A useful project structure might separate:
data-raw/data/notebooks/src/results/docs/references/
The exact names matter less than the distinctions.
When a project is also meant to be pulled by others from GitHub, this consistency becomes even more valuable. The book can teach one lab shape, and each portable environment can reinforce it.
7.2 Write down the operating context
Each project benefits from a short README that answers:
- what question is this project addressing
- where did the data come from
- what are the important scripts or notebooks
- what environment is required
- what outputs matter
- what is incomplete or risky
This small habit dramatically improves handoff and re-entry.
For distributed lab environments, the README should also answer one extra question: what is the fastest path to a first successful run?
7.3 Separate exploration from production
Exploration is where you try ideas quickly. Production is where you stabilize what worked. Problems start when these blur together.
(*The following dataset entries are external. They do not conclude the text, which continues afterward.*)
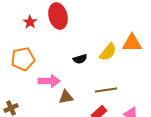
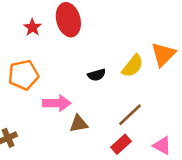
orange triangle: (132, 43) -> (163, 54), turned -45
brown line: (106, 90) -> (130, 115), turned -35

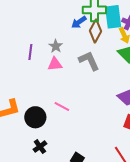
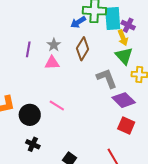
brown diamond: (95, 31) -> (83, 49), moved
gray L-shape: (89, 61) -> (107, 78), moved
black cross: (40, 147) -> (33, 144), turned -32

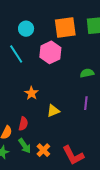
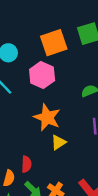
orange star: (31, 93) -> (47, 117), moved, size x1.6

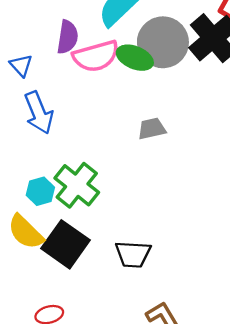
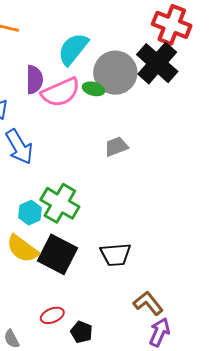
green ellipse: (135, 58) -> (94, 89), size x0.7

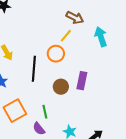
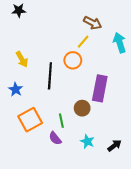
purple rectangle: (82, 81) -> (100, 88), size x1.4
brown circle: (61, 87) -> (82, 108), moved

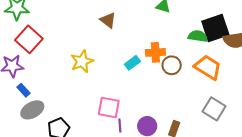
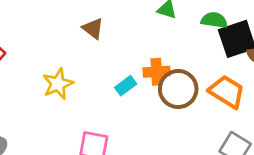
green semicircle: (198, 36) -> (214, 20), moved
brown circle: (172, 65) -> (178, 89), size x1.5

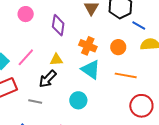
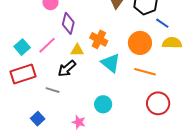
purple diamond: (58, 25) -> (68, 23), moved
orange cross: (88, 46) -> (99, 39), moved
orange circle: (118, 47) -> (140, 43), size x1.5
cyan circle: (78, 100) -> (103, 104), moved

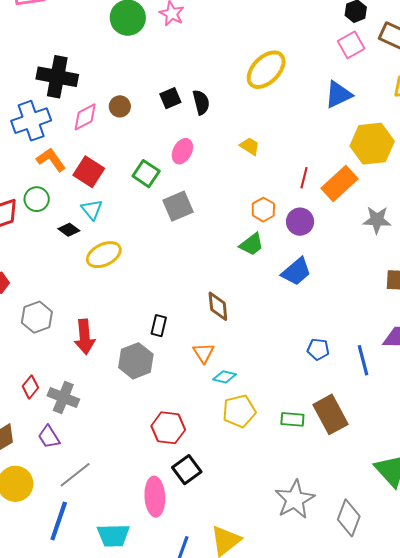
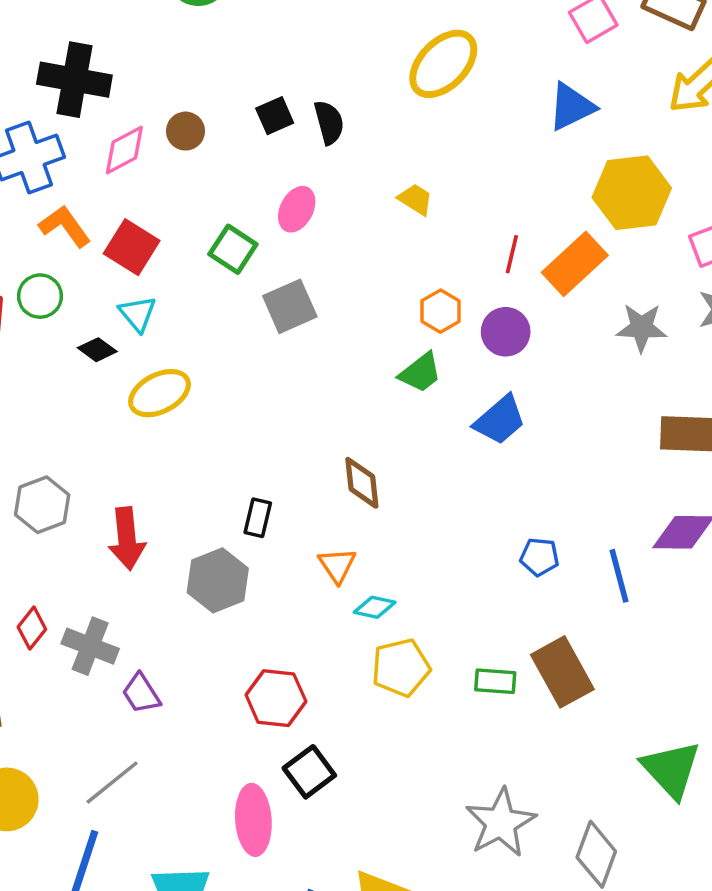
purple trapezoid: (49, 437) -> (141, 694), moved

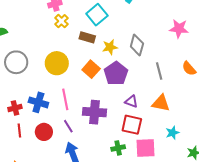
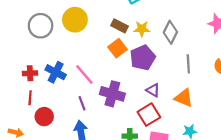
brown rectangle: (87, 37) -> (119, 26), moved
yellow circle: (57, 63) -> (75, 20), moved
pink line: (65, 99) -> (84, 75), turned -40
red square: (132, 125) -> (149, 115), turned 35
red circle: (44, 132) -> (44, 117), moved

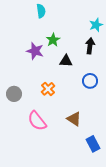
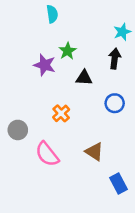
gray circle: (14, 94) -> (18, 130), moved

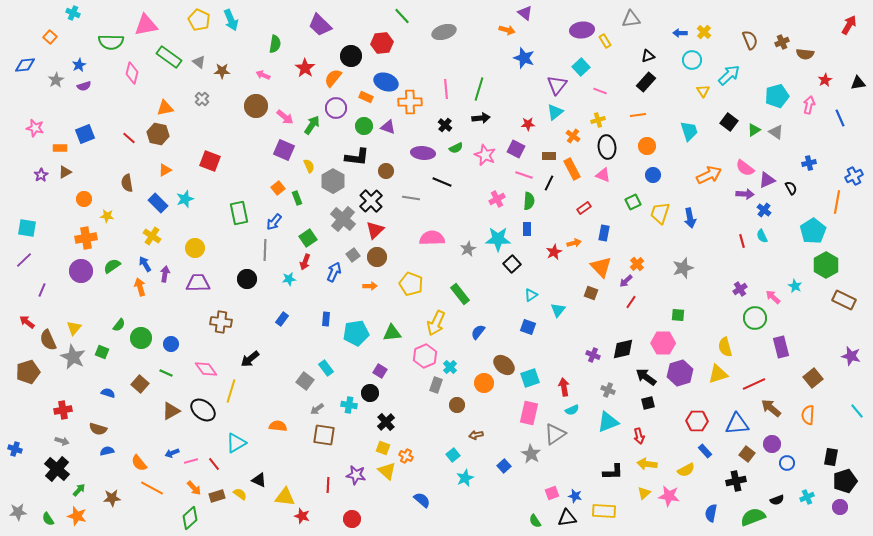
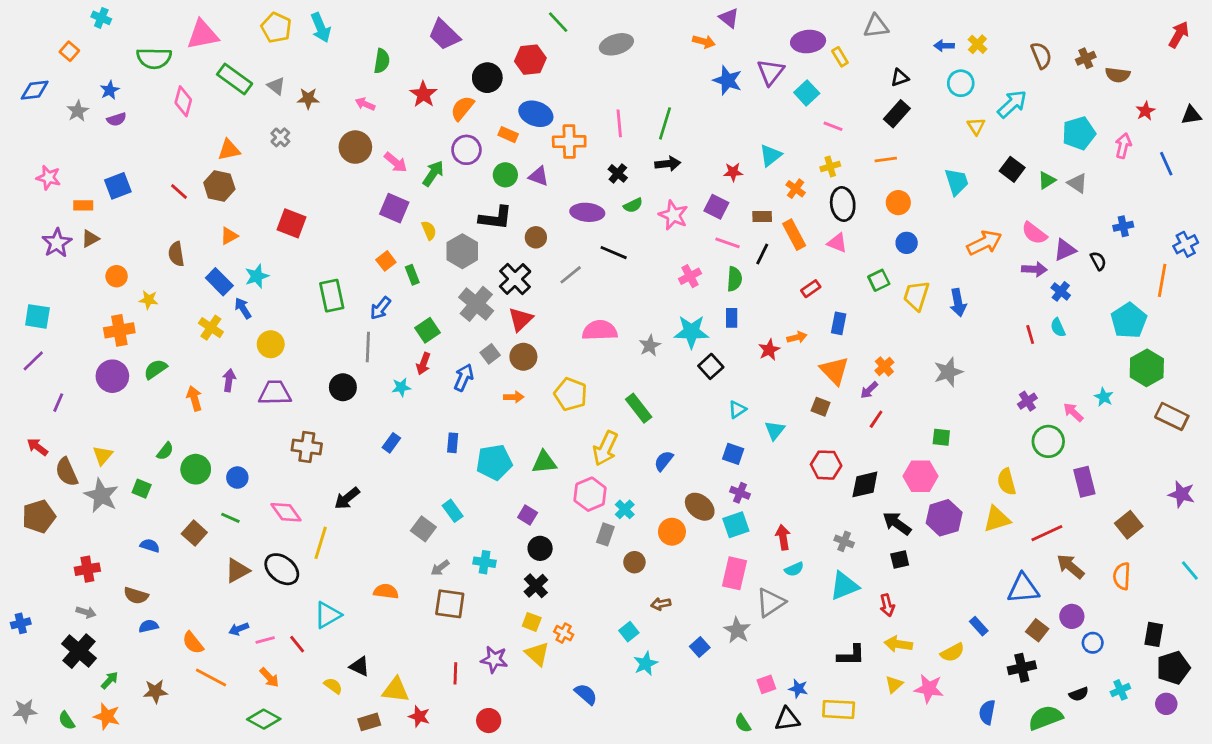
purple triangle: (557, 85) -> (771, 72), moved
purple star: (41, 175) -> (57, 243), size x1.5
gray line: (411, 198) -> (571, 275), turned -48
blue arrow: (145, 264) -> (243, 308), moved
purple cross: (593, 355) -> (740, 493), moved
black circle: (370, 393) -> (540, 548), moved
red hexagon: (697, 421) -> (826, 465), moved
blue cross: (15, 449) -> (21, 623), turned -32
brown rectangle: (217, 496) -> (369, 722), moved
green diamond: (190, 518) -> (264, 719), turned 70

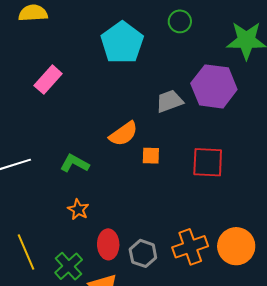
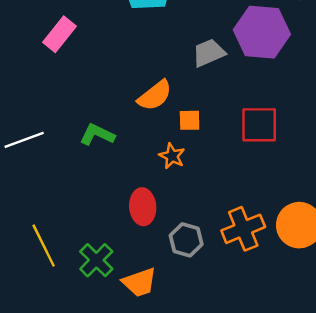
orange star: (78, 209) -> (172, 156), moved
red ellipse: (108, 244) -> (143, 207), moved

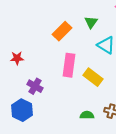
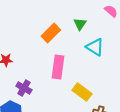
yellow rectangle: (93, 77) -> (82, 92), moved

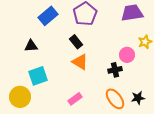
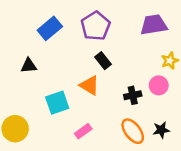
black rectangle: (76, 42) -> (103, 61), moved
pink circle: (127, 55) -> (159, 85), moved
cyan square: (38, 76) -> (57, 103), moved

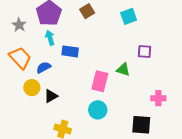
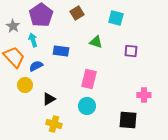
cyan square: (129, 16) -> (116, 18), turned 35
cyan arrow: (50, 38) -> (33, 40), moved
green triangle: (123, 70) -> (96, 42), moved
black triangle: (51, 96) -> (49, 99), moved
Healthy projects often have:
- exploratory notebooks or scratch scripts
- cleaned scripts or pipelines
- explicit output directories
- versioned reports or manuscripts
Let notebooks be exploratory, but promote durable logic into scripts, packages, or documented workflows.
7.4 Record provenance
For every important result, you should be able to answer:
- which data produced it
- which code produced it
- which parameters mattered
- when it was generated
- where the result was saved
Perfect provenance may be unrealistic, but partial provenance is much better than none.
7.5 Design a proof of concept, not a monument
The first portable lab for a domain such as computational geography should be intentionally small. It should prove that:
- the environment installs or starts cleanly
- the open data can be accessed or fetched
- the analysis completes
- the expected outputs are easy to compare
Once that proof exists, the lab can grow safely.